Habían pasado casi cincuenta años desde entonces y aquella instantánea guardaba ya poca relación con la realidad: sus padres habían muerto, sus tres hermanas pesaban más de ochenta kilos cada una… y el coche estaba desguazado. Sin embargo, Juan recordaba perfectamente el momento.
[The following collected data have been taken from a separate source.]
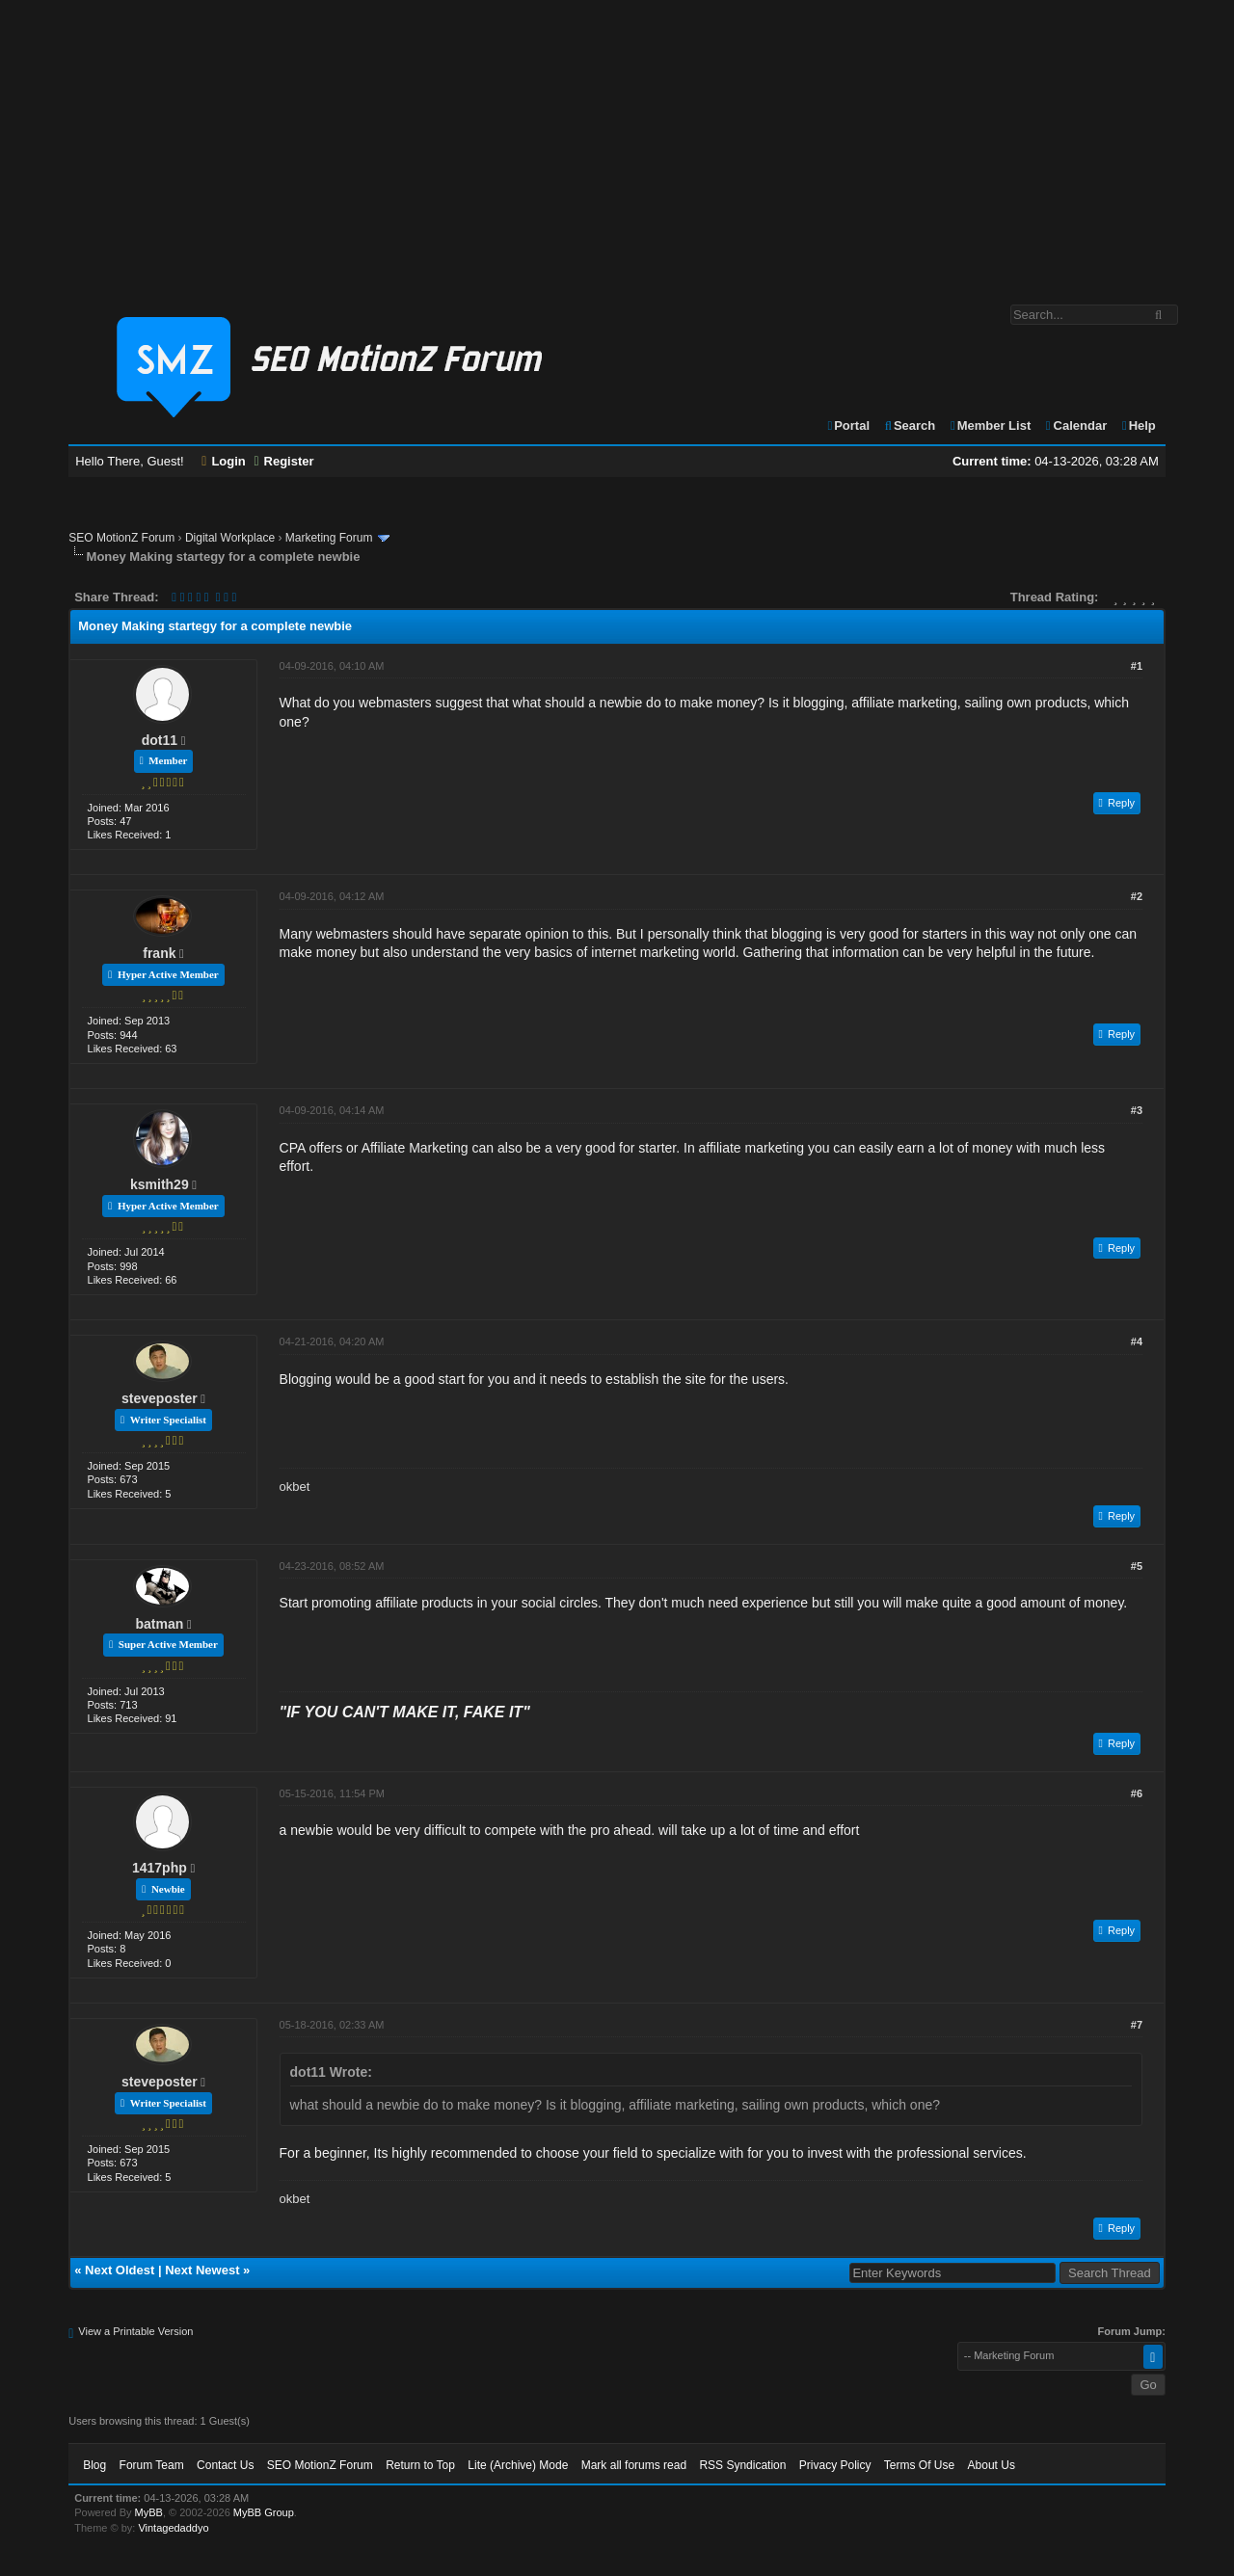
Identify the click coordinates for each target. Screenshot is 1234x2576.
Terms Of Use (919, 2465)
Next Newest (202, 2270)
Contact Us (225, 2465)
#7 (1136, 2025)
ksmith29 (159, 1184)
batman (159, 1624)
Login (223, 461)
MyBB (149, 2512)
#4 (1136, 1341)
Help (1138, 425)
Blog (94, 2465)
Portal (847, 425)
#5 (1136, 1566)
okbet (295, 1486)
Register (283, 461)
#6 (1136, 1793)
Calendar (1075, 425)
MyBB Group (263, 2512)
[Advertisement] (617, 143)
Podía oír la insistencia de la pequeña por subir ella también; a papá, pidiéndole calma entre dientes; sentir la mano de mamá sobre la suya; y ver a su tía Lourdes volver hacia ellos diciendo que en cuanto revelara el carrete les daría la foto.

Juan, por supuesto, tampoco era el mismo. Aquel niño de la imagen, al que los rayos vespertinos del sol parecían insuflar vida, estaba ahora mismo al borde de la muerte. En efecto, se moría de pie en una acera, esperando un taxi y con aquella vieja foto en las manos, como quien aguarda aprisionado en el cepo de una guillotina a que descienda la afilada cuchilla empujada por sesenta kilos de lastre. Hacía más de tres semanas que el médico le había dado un mes de vida, y parecía que el muy listo iba a acertar.

Uno nunca sabe cómo va a reaccionar en estos casos. Cuando Juan recibió la «sentencia» estuvo mirándose las manos durante varios minutos, como si acabaran de brotarle, y luego abandonó la consulta despidiéndose amablemente. Pasó la tarde caminando sin rumbo. Y aquella noche no pegó ojo. Al amanecer tenía el cuerpo agotado y la mente a un paso del delirio. Pero había tomado una clara determinación: la de continuar a toda costa con su vida de siempre.                                                         Ahora, que la muerte estaba a punto de asaltarlo en plena calle, a altas horas de la noche y de vuelta del teatro, comprendía que lo había logrado.

Por fin llegó el taxi. Juan accedió al interior como pudo y se recostó plácidamente en el asiento. Pidió al conductor que fuera despacio.

Era un coche viejo, y la tapicería y el olor del habitáculo le resultaron extrañamente familiares. La ventanilla mostraba un cielo limpio y estrellado más allá del lento desfile de árboles pelados por el frío. Se dice que la vida entera pasa ante tus ojos en el último instante. En su caso solo circularon aquellos troncos en letargo y sus ramas sin hojas recortadas sobre un gélido cielo raso. Lo otro quizá lo imaginó. Fue una voz cálida y cercana. Su antigua voz de niño que exclamaba con ingenuo asombro: «¡La luna nos está siguiendo, papá!»